ANSI terminal escape sequence regexp [Shell]

Prev: subtraction files
Next: copy files

From: pk on 25 May 2010 09:32

Janis Papanagnou wrote:

> pk wrote:
>> Janis Papanagnou wrote:
>>
>>> I am looking for a regexp that matches the ANSI terminal escape
>>> sequences (ESC [ ...) (for xterm), or alternatively for a tool (Linux)
>>> that replaces ANSI terminal sequences by an arbitrary chosen fixed
>>> replacement. Thanks.
>>
>> I've never done that, but I suppose any regex flavor that can match the
>> escape character would do, so for example with GNU sed's ERE to match
>> coloring sequences:
>>
>> \x1b\[[0-9]+;[0-9]+m
>>
>> or something similar.
>>
>> $ GREEN='\033[01;32m'; YELLOW='\033[01;33m'
>> $ printf "$GREEN - $YELLOW\n" | sed -r 's/\x1b\[[0-9]+;[0-9]+m/FOO/g'
>> FOO - FOO
>>
>> Apologies if I didn't understand correctly what you're after.
>
> Sorry for having been unclear.
>
> I know that I just need some BRE/ERE tool, like sed, to substitute the
> actual ANSI codes. I was interested in a regexp that covers all ANSI
> sequences in one regexp expression because, actually, I don't know what
> the telnet server will emit. (Please see also my response to Andrew.)

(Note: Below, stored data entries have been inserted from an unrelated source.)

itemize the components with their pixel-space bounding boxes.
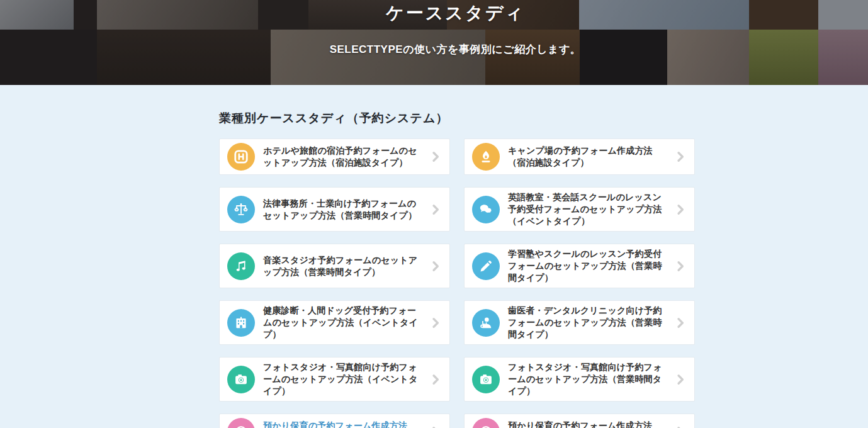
case-card-title: 英語教室・英会話スクールのレッスン予約受付フォームのセットアップ方法（イベントタ… — [508, 191, 665, 227]
chevron-right-icon — [428, 373, 442, 386]
chevron-right-icon — [428, 259, 442, 273]
case-card-camp[interactable]: キャンプ場の予約フォーム作成方法（宿泊施設タイプ） — [464, 138, 695, 175]
case-card-title: ホテルや旅館の宿泊予約フォームのセットアップ方法（宿泊施設タイプ） — [263, 145, 420, 169]
pencil-icon — [472, 252, 500, 280]
chevron-right-icon — [428, 203, 442, 217]
case-card-title: 歯医者・デンタルクリニック向け予約フォームのセットアップ方法（営業時間タイプ） — [508, 305, 665, 341]
case-card-grid: ホテルや旅館の宿泊予約フォームのセットアップ方法（宿泊施設タイプ） キャンプ場の… — [219, 138, 695, 428]
music-note-icon — [227, 252, 255, 280]
case-study-section: 業種別ケーススタディ（予約システム） ホテルや旅館の宿泊予約フォームのセットアッ… — [219, 110, 695, 428]
case-card-title: キャンプ場の予約フォーム作成方法（宿泊施設タイプ） — [508, 145, 665, 169]
section-heading: 業種別ケーススタディ（予約システム） — [219, 110, 695, 127]
case-card-title: 音楽スタジオ予約フォームのセットアップ方法（営業時間タイプ） — [263, 254, 420, 278]
case-card-title: 預かり保育の予約フォーム作成方法（営業時間タイプ） — [263, 420, 420, 428]
chevron-right-icon — [428, 425, 442, 428]
chevron-right-icon — [673, 150, 687, 164]
chevron-right-icon — [673, 203, 687, 217]
campfire-icon — [472, 143, 500, 171]
hotel-icon — [227, 143, 255, 171]
case-card-childcare-hours[interactable]: 預かり保育の予約フォーム作成方法（営業時間タイプ） — [219, 414, 450, 428]
case-card-title: 学習塾やスクールのレッスン予約受付フォームのセットアップ方法（営業時間タイプ） — [508, 248, 665, 284]
page-subtitle: SELECTTYPEの使い方を事例別にご紹介します。 — [43, 42, 868, 57]
case-card-hotel[interactable]: ホテルや旅館の宿泊予約フォームのセットアップ方法（宿泊施設タイプ） — [219, 138, 450, 175]
case-card-photo-studio-hours[interactable]: フォトスタジオ・写真館向け予約フォームのセットアップ方法（営業時間タイプ） — [464, 357, 695, 402]
chevron-right-icon — [673, 425, 687, 428]
chevron-right-icon — [428, 150, 442, 164]
case-card-photo-studio-event[interactable]: フォトスタジオ・写真館向け予約フォームのセットアップ方法（イベントタイプ） — [219, 357, 450, 402]
camera-icon — [227, 366, 255, 393]
doctor-icon — [472, 309, 500, 337]
case-card-title: フォトスタジオ・写真館向け予約フォームのセットアップ方法（営業時間タイプ） — [508, 361, 665, 397]
chevron-right-icon — [673, 259, 687, 273]
case-card-english-school[interactable]: 英語教室・英会話スクールのレッスン予約受付フォームのセットアップ方法（イベントタ… — [464, 187, 695, 232]
case-card-title: 法律事務所・士業向け予約フォームのセットアップ方法（営業時間タイプ） — [263, 198, 420, 222]
case-card-childcare-event[interactable]: 預かり保育の予約フォーム作成方法（イベントタイプ） — [464, 414, 695, 428]
hero-banner: ケーススタディ SELECTTYPEの使い方を事例別にご紹介します。 — [0, 0, 868, 85]
case-card-law[interactable]: 法律事務所・士業向け予約フォームのセットアップ方法（営業時間タイプ） — [219, 187, 450, 232]
case-card-health-check[interactable]: 健康診断・人間ドッグ受付予約フォームのセットアップ方法（イベントタイプ） — [219, 300, 450, 345]
case-card-cram-school[interactable]: 学習塾やスクールのレッスン予約受付フォームのセットアップ方法（営業時間タイプ） — [464, 244, 695, 288]
smiley-icon — [227, 418, 255, 428]
chevron-right-icon — [673, 316, 687, 330]
page-title: ケーススタディ — [43, 1, 868, 25]
chevron-right-icon — [673, 373, 687, 386]
smiley-icon — [472, 418, 500, 428]
hospital-icon — [227, 309, 255, 337]
case-card-title: フォトスタジオ・写真館向け予約フォームのセットアップ方法（イベントタイプ） — [263, 361, 420, 397]
case-card-title: 預かり保育の予約フォーム作成方法（イベントタイプ） — [508, 420, 665, 428]
camera-icon — [472, 366, 500, 393]
case-card-title: 健康診断・人間ドッグ受付予約フォームのセットアップ方法（イベントタイプ） — [263, 305, 420, 341]
case-card-music-studio[interactable]: 音楽スタジオ予約フォームのセットアップ方法（営業時間タイプ） — [219, 244, 450, 288]
case-card-dentist[interactable]: 歯医者・デンタルクリニック向け予約フォームのセットアップ方法（営業時間タイプ） — [464, 300, 695, 345]
chat-icon — [472, 196, 500, 223]
chevron-right-icon — [428, 316, 442, 330]
scales-icon — [227, 196, 255, 223]
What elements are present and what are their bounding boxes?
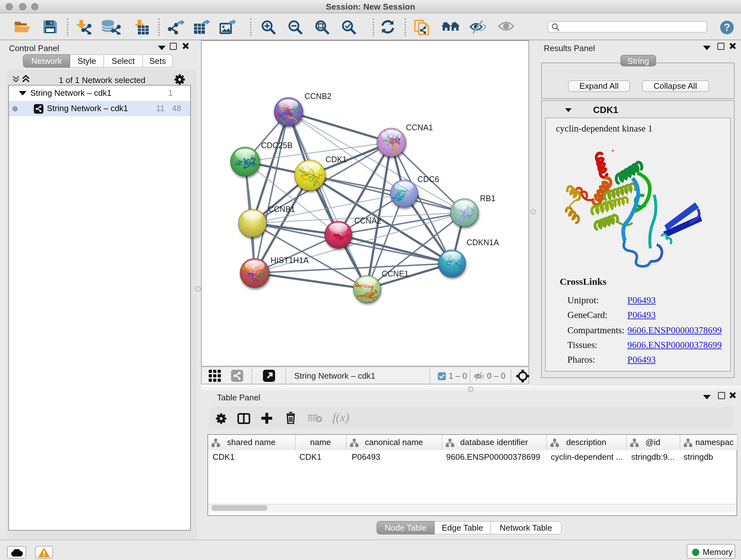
svg-text:CCNE1: CCNE1 (382, 269, 409, 278)
svg-text:CDK1: CDK1 (326, 155, 347, 164)
svg-text:?: ? (724, 21, 730, 33)
svg-text:CDKN1A: CDKN1A (467, 238, 499, 247)
svg-text:CDC25B: CDC25B (261, 141, 293, 150)
svg-text:CCNA2: CCNA2 (354, 216, 381, 225)
svg-text:HIST1H1A: HIST1H1A (271, 256, 309, 265)
svg-text:RB1: RB1 (480, 194, 495, 203)
svg-text:CCNB1: CCNB1 (268, 205, 295, 213)
svg-text:CCNA1: CCNA1 (406, 123, 433, 132)
svg-text:CCNB2: CCNB2 (305, 91, 332, 101)
svg-text:CDC6: CDC6 (417, 175, 439, 184)
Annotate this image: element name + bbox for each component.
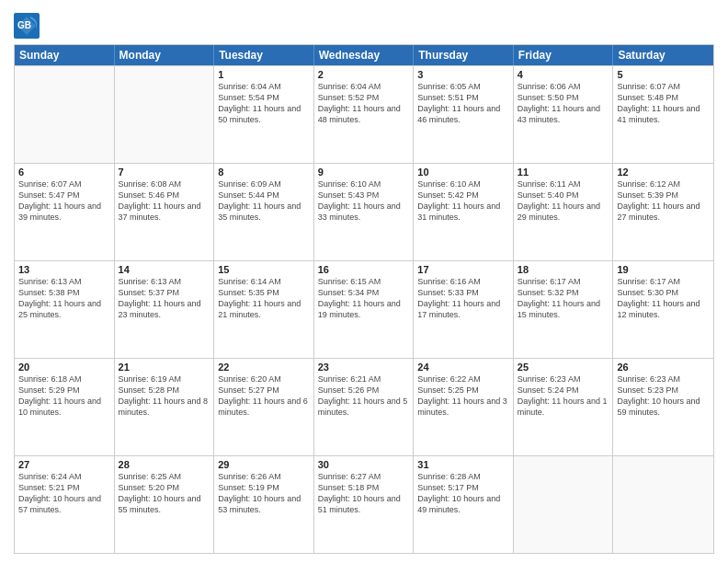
calendar-cell-day-22: 22Sunrise: 6:20 AM Sunset: 5:27 PM Dayli… [214,359,314,455]
calendar-cell-empty [15,66,115,163]
calendar-cell-day-25: 25Sunrise: 6:23 AM Sunset: 5:24 PM Dayli… [514,359,614,455]
day-info: Sunrise: 6:04 AM Sunset: 5:52 PM Dayligh… [318,81,410,126]
calendar-cell-day-14: 14Sunrise: 6:13 AM Sunset: 5:37 PM Dayli… [115,261,215,358]
day-info: Sunrise: 6:23 AM Sunset: 5:23 PM Dayligh… [617,373,710,419]
day-info: Sunrise: 6:20 AM Sunset: 5:27 PM Dayligh… [218,373,310,419]
day-info: Sunrise: 6:10 AM Sunset: 5:43 PM Dayligh… [318,178,410,224]
calendar-cell-empty [115,66,215,163]
weekday-header-tuesday: Tuesday [214,45,314,65]
day-number: 13 [18,264,110,275]
day-number: 16 [318,264,410,275]
day-number: 11 [518,167,609,178]
day-info: Sunrise: 6:10 AM Sunset: 5:42 PM Dayligh… [417,178,509,224]
day-number: 6 [18,167,110,178]
day-info: Sunrise: 6:05 AM Sunset: 5:51 PM Dayligh… [417,81,509,126]
day-number: 8 [218,167,310,178]
day-number: 21 [119,362,210,373]
day-number: 19 [617,264,710,275]
calendar-cell-day-31: 31Sunrise: 6:28 AM Sunset: 5:17 PM Dayli… [414,456,514,553]
calendar-header: SundayMondayTuesdayWednesdayThursdayFrid… [15,45,713,65]
calendar-row-2: 6Sunrise: 6:07 AM Sunset: 5:47 PM Daylig… [15,163,713,260]
calendar-cell-day-12: 12Sunrise: 6:12 AM Sunset: 5:39 PM Dayli… [613,164,713,260]
day-info: Sunrise: 6:04 AM Sunset: 5:54 PM Dayligh… [218,81,310,126]
calendar-cell-day-24: 24Sunrise: 6:22 AM Sunset: 5:25 PM Dayli… [414,359,514,455]
day-info: Sunrise: 6:24 AM Sunset: 5:21 PM Dayligh… [18,471,110,516]
day-number: 26 [617,362,710,373]
calendar-row-4: 20Sunrise: 6:18 AM Sunset: 5:29 PM Dayli… [15,358,713,455]
day-info: Sunrise: 6:13 AM Sunset: 5:38 PM Dayligh… [18,276,110,321]
calendar-cell-day-3: 3Sunrise: 6:05 AM Sunset: 5:51 PM Daylig… [414,66,514,163]
calendar-cell-day-11: 11Sunrise: 6:11 AM Sunset: 5:40 PM Dayli… [514,164,614,260]
weekday-header-thursday: Thursday [414,45,514,65]
calendar-cell-day-17: 17Sunrise: 6:16 AM Sunset: 5:33 PM Dayli… [414,261,514,358]
day-info: Sunrise: 6:08 AM Sunset: 5:46 PM Dayligh… [119,178,210,224]
calendar-cell-day-15: 15Sunrise: 6:14 AM Sunset: 5:35 PM Dayli… [214,261,314,358]
weekday-header-saturday: Saturday [613,45,713,65]
day-number: 28 [119,459,210,470]
page: GB SundayMondayTuesdayWednesdayThursdayF… [0,0,728,563]
day-info: Sunrise: 6:12 AM Sunset: 5:39 PM Dayligh… [617,178,710,224]
weekday-header-monday: Monday [115,45,215,65]
day-number: 10 [417,167,509,178]
calendar-cell-empty [514,456,614,553]
day-number: 25 [518,362,609,373]
day-number: 22 [218,362,310,373]
svg-text:GB: GB [17,20,31,30]
calendar-body: 1Sunrise: 6:04 AM Sunset: 5:54 PM Daylig… [15,65,713,553]
day-number: 20 [18,362,110,373]
day-info: Sunrise: 6:15 AM Sunset: 5:34 PM Dayligh… [318,276,410,321]
day-info: Sunrise: 6:25 AM Sunset: 5:20 PM Dayligh… [119,471,210,516]
day-info: Sunrise: 6:09 AM Sunset: 5:44 PM Dayligh… [218,178,310,224]
calendar-cell-day-21: 21Sunrise: 6:19 AM Sunset: 5:28 PM Dayli… [115,359,215,455]
calendar-cell-day-28: 28Sunrise: 6:25 AM Sunset: 5:20 PM Dayli… [115,456,215,553]
day-number: 24 [417,362,509,373]
day-info: Sunrise: 6:21 AM Sunset: 5:26 PM Dayligh… [318,373,410,419]
calendar-cell-day-13: 13Sunrise: 6:13 AM Sunset: 5:38 PM Dayli… [15,261,115,358]
day-number: 5 [617,69,710,80]
day-number: 17 [417,264,509,275]
calendar-row-3: 13Sunrise: 6:13 AM Sunset: 5:38 PM Dayli… [15,260,713,358]
day-number: 4 [518,69,609,80]
day-number: 31 [417,459,509,470]
calendar-cell-day-18: 18Sunrise: 6:17 AM Sunset: 5:32 PM Dayli… [514,261,614,358]
calendar-cell-day-27: 27Sunrise: 6:24 AM Sunset: 5:21 PM Dayli… [15,456,115,553]
day-number: 30 [318,459,410,470]
calendar-cell-day-19: 19Sunrise: 6:17 AM Sunset: 5:30 PM Dayli… [613,261,713,358]
day-number: 3 [417,69,509,80]
day-number: 29 [218,459,310,470]
calendar-cell-day-29: 29Sunrise: 6:26 AM Sunset: 5:19 PM Dayli… [214,456,314,553]
calendar-row-5: 27Sunrise: 6:24 AM Sunset: 5:21 PM Dayli… [15,455,713,553]
day-info: Sunrise: 6:06 AM Sunset: 5:50 PM Dayligh… [518,81,609,126]
day-number: 9 [318,167,410,178]
calendar-cell-day-1: 1Sunrise: 6:04 AM Sunset: 5:54 PM Daylig… [214,66,314,163]
calendar-cell-day-2: 2Sunrise: 6:04 AM Sunset: 5:52 PM Daylig… [314,66,415,163]
day-number: 2 [318,69,410,80]
calendar-cell-day-8: 8Sunrise: 6:09 AM Sunset: 5:44 PM Daylig… [214,164,314,260]
calendar-cell-day-16: 16Sunrise: 6:15 AM Sunset: 5:34 PM Dayli… [314,261,415,358]
calendar-cell-day-7: 7Sunrise: 6:08 AM Sunset: 5:46 PM Daylig… [115,164,215,260]
weekday-header-wednesday: Wednesday [314,45,415,65]
calendar-cell-day-30: 30Sunrise: 6:27 AM Sunset: 5:18 PM Dayli… [314,456,415,553]
calendar-cell-day-6: 6Sunrise: 6:07 AM Sunset: 5:47 PM Daylig… [15,164,115,260]
day-info: Sunrise: 6:07 AM Sunset: 5:47 PM Dayligh… [18,178,110,224]
day-number: 27 [18,459,110,470]
calendar-cell-empty [613,456,713,553]
day-info: Sunrise: 6:14 AM Sunset: 5:35 PM Dayligh… [218,276,310,321]
calendar-row-1: 1Sunrise: 6:04 AM Sunset: 5:54 PM Daylig… [15,65,713,163]
day-number: 14 [119,264,210,275]
calendar-cell-day-5: 5Sunrise: 6:07 AM Sunset: 5:48 PM Daylig… [613,66,713,163]
day-info: Sunrise: 6:23 AM Sunset: 5:24 PM Dayligh… [518,373,609,419]
day-info: Sunrise: 6:27 AM Sunset: 5:18 PM Dayligh… [318,471,410,516]
day-number: 15 [218,264,310,275]
day-info: Sunrise: 6:26 AM Sunset: 5:19 PM Dayligh… [218,471,310,516]
day-info: Sunrise: 6:16 AM Sunset: 5:33 PM Dayligh… [417,276,509,321]
day-number: 7 [119,167,210,178]
weekday-header-friday: Friday [514,45,614,65]
logo-icon: GB [14,13,40,39]
calendar-cell-day-4: 4Sunrise: 6:06 AM Sunset: 5:50 PM Daylig… [514,66,614,163]
day-info: Sunrise: 6:22 AM Sunset: 5:25 PM Dayligh… [417,373,509,419]
header: GB [14,9,714,39]
day-number: 18 [518,264,609,275]
calendar-cell-day-20: 20Sunrise: 6:18 AM Sunset: 5:29 PM Dayli… [15,359,115,455]
day-info: Sunrise: 6:19 AM Sunset: 5:28 PM Dayligh… [119,373,210,419]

See if this expect tip helps:

http://wiki.tcl.tk/9673

From: Janis Papanagnou on 25 May 2010 10:39

pk wrote:
> Janis Papanagnou wrote:
>
>> pk wrote:
>>> Janis Papanagnou wrote:
>>>
>>>> I am looking for a regexp that matches the ANSI terminal escape
>>>> sequences (ESC [ ...) (for xterm), or alternatively for a tool (Linux)
>>>> that replaces ANSI terminal sequences by an arbitrary chosen fixed
>>>> replacement. Thanks.
>>> I've never done that, but I suppose any regex flavor that can match the
>>> escape character would do, so for example with GNU sed's ERE to match
>>> coloring sequences:
>>>
>>> \x1b\[[0-9]+;[0-9]+m
>>>
>>> or something similar.
>>>
>>> $ GREEN='\033[01;32m'; YELLOW='\033[01;33m'
>>> $ printf "$GREEN - $YELLOW\n" | sed -r 's/\x1b\[[0-9]+;[0-9]+m/FOO/g'
>>> FOO - FOO
>>>
>>> Apologies if I didn't understand correctly what you're after.
>> Sorry for having been unclear.
>>
>> I know that I just need some BRE/ERE tool, like sed, to substitute the
>> actual ANSI codes. I was interested in a regexp that covers all ANSI
>> sequences in one regexp expression because, actually, I don't know what
>> the telnet server will emit. (Please see also my response to Andrew.)
>
> See if this expect tip helps:
>
> http://wiki.tcl.tk/9673

Not sure. Quoting from the link (first example)...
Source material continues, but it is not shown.